§ **What the exercise asks**: Set down the first line below and each line after it, ending with the one that holds "KRESŤAN A VEREJNÁ MIENKA". Pictures do not belong in the copy.

§ **Excerpted records**:
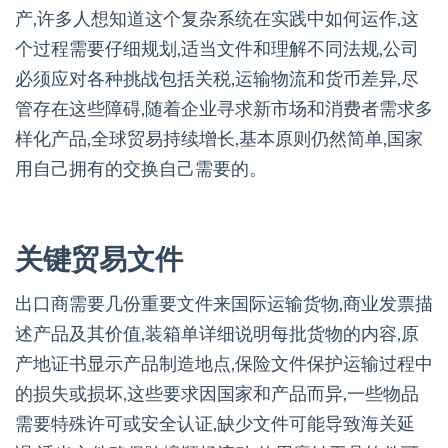
产,许多人想知道这个复杂系统在实践中如何运作,这
个过程需要仔细规划,适当文件和理解不同法规,公司
必须应对各种挑战包括关税,运输物流和货币差异,尽
管存在这些障碍,随着企业寻求新市场和消费者需求多
样化产品,全球贸易持续增长,基本原则仍然简单,国家
用自己拥有的交换自己需要的。
关键贸易文件
出口商需要几份重要文件来国际运输货物,商业发票描
述产品及其价值,装箱单详细说明每批货物的内容,原
产地证书显示产品制造地点,保险文件保护运输过程中
的损失或损坏,这些要求因国家和产品而异,一些物品
需要特殊许可或安全认证,缺少文件可能导致海关延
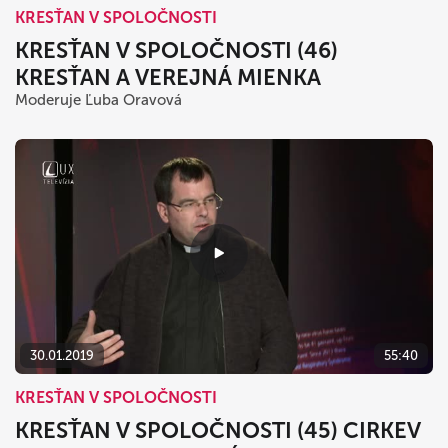
KRESŤAN V SPOLOČNOSTI
KRESŤAN V SPOLOČNOSTI (46)
KRESŤAN A VEREJNÁ MIENKA
Moderuje Ľuba Oravová
30.01.2019
55:40
KRESŤAN V SPOLOČNOSTI
KRESŤAN V SPOLOČNOSTI (45) CIRKEV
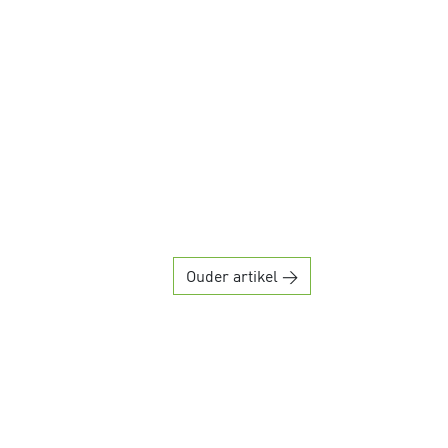
Ouder artikel →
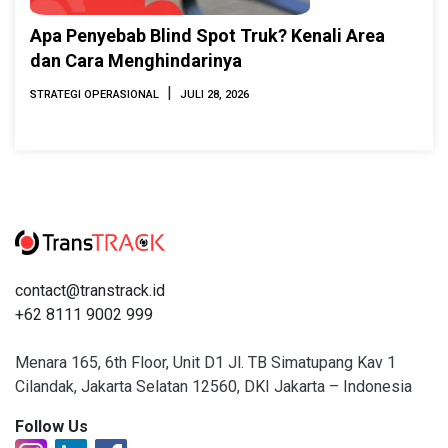
Apa Penyebab Blind Spot Truk? Kenali Area
dan Cara Menghindarinya
|
STRATEGI OPERASIONAL
JULI 28, 2026
contact@transtrack.id
+62 8111 9002 999
Menara 165, 6th Floor, Unit D1 Jl. TB Simatupang Kav 1
Cilandak, Jakarta Selatan 12560, DKI Jakarta – Indonesia
Follow Us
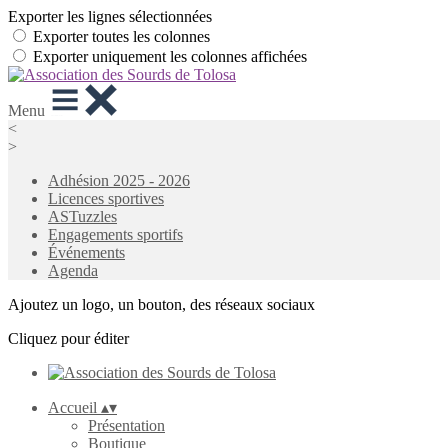
Exporter les lignes sélectionnées
Exporter toutes les colonnes
Exporter uniquement les colonnes affichées
Menu
<
>
Adhésion 2025 - 2026
Licences sportives
ASTuzzles
Engagements sportifs
Événements
Agenda
Ajoutez un logo, un bouton, des réseaux sociaux
Cliquez pour éditer
Accueil
▴
▾
Présentation
Boutique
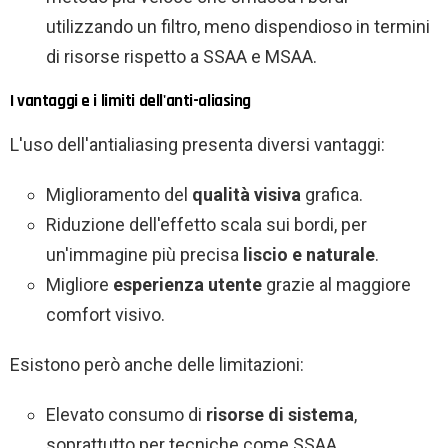
utilizzando un filtro, meno dispendioso in termini
di risorse rispetto a SSAA e MSAA.
I vantaggi e i limiti dell'anti-aliasing
L'uso dell'antialiasing presenta diversi vantaggi:
Miglioramento del
qualità visiva
grafica.
Riduzione dell'effetto scala sui bordi, per
un'immagine più precisa
liscio e naturale
.
Migliore
esperienza utente
grazie al maggiore
comfort visivo.
Esistono però anche delle limitazioni:
Elevato consumo di
risorse di sistema
,
soprattutto per tecniche come SSAA.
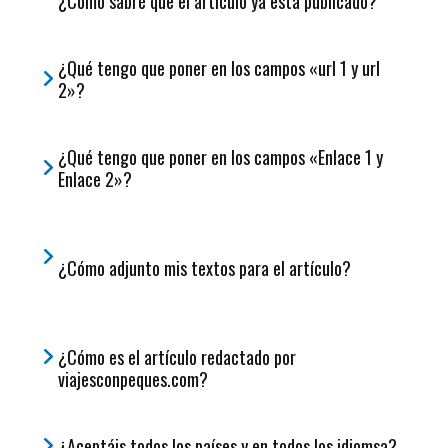
¿Cómo sabré que el artículo ya está publicado?
c
h
¿Qué tengo que poner en los campos «url 1 y url
f
2»?
o
r
:
¿Qué tengo que poner en los campos «Enlace 1 y
Enlace 2»?
¿Cómo adjunto mis textos para el artículo?
¿Cómo es el artículo redactado por
viajesconpeques.com?
¿Aceptáis todos los países y en todos los idiomsa?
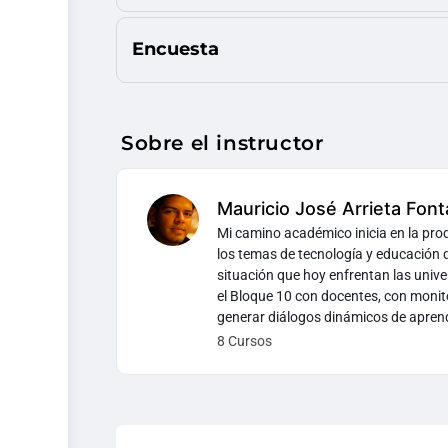
Encuesta
Sobre el instructor
Mauricio José Arrieta Fonta
Mi camino académico inicia en la produ
los temas de tecnología y educación
situación que hoy enfrentan las univ
el Bloque 10 con docentes, con monito
generar diálogos dinámicos de apre
8 Cursos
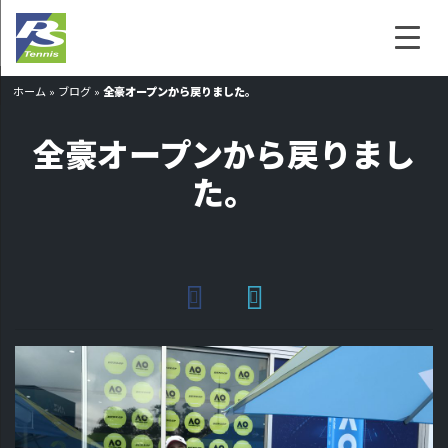
ホーム
»
ブログ
»
全豪オープンから戻りました。
全豪オープンから戻りまし
た。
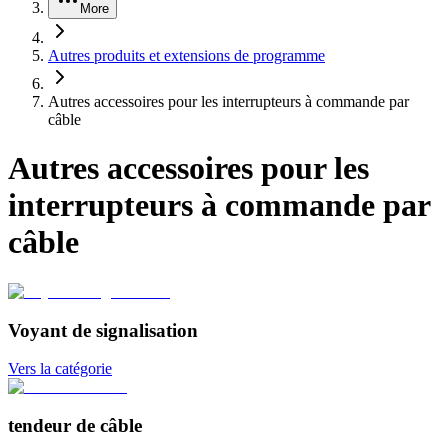
More
Autres produits et extensions de programme
Autres accessoires pour les interrupteurs à commande par
câble
Autres accessoires pour les
interrupteurs à commande par
câble
Voyant de signalisation
Vers la catégorie
tendeur de câble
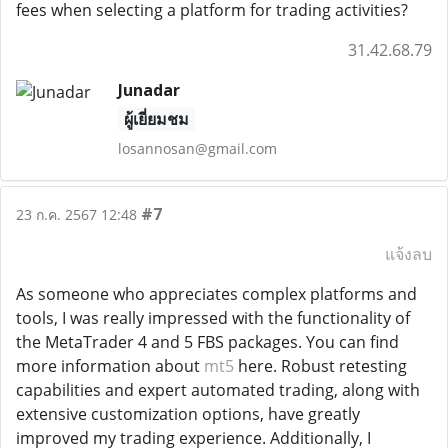
fees when selecting a platform for trading activities?
31.42.68.79
Junadar
ผู้เยี่ยมชม
losannosan@gmail.com
#7
23 ก.ค. 2567 12:48
แจ้งลบ
As someone who appreciates complex platforms and
tools, I was really impressed with the functionality of
the MetaTrader 4 and 5 FBS packages. You can find
more information about
mt5
here. Robust retesting
capabilities and expert automated trading, along with
extensive customization options, have greatly
improved my trading experience. Additionally, I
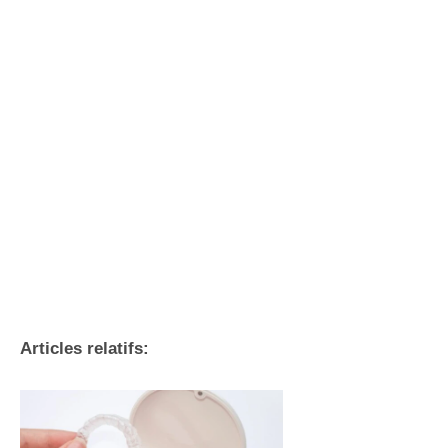
Articles relatifs:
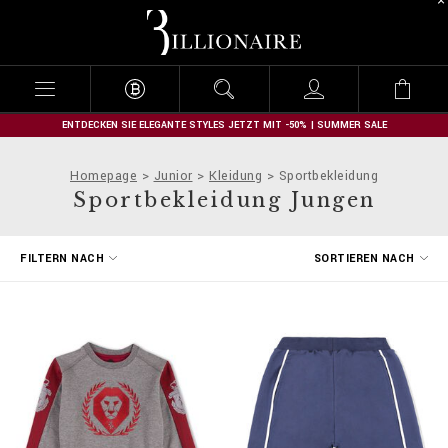
B
i
l
l
i
o
n
ENTDECKEN SIE ELEGANTE STYLES JETZT MIT -50% | SUMMER SALE
a
i
Homepage
Junior
Kleidung
Sportbekleidung
r
Sportbekleidung Jungen
e
E
FILTERN NACH
SORTIEREN NACH
r
g
e
b
n
i
s
s
e
f
i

§ **Reply to the task**:
产,许多人想知道这个复杂系统在实践中如何运作,这
个过程需要仔细规划,适当文件和理解不同法规,公司
必须应对各种挑战包括关税,运输物流和货币差异,尽
管存在这些障碍,随着企业寻求新市场和消费者需求多
样化产品,全球贸易持续增长,基本原则仍然简单,国家
用自己拥有的交换自己需要的。
关键贸易文件
出口商需要几份重要文件来国际运输货物,商业发票描
述产品及其价值,装箱单详细说明每批货物的内容,原
产地证书显示产品制造地点,保险文件保护运输过程中
的损失或损坏,这些要求因国家和产品而异,一些物品
需要特殊许可或安全认证,缺少文件可能导致海关延
KRESŤAN V SPOLOČNOSTI
KRESŤAN V SPOLOČNOSTI (46)
KRESŤAN A VEREJNÁ MIENKA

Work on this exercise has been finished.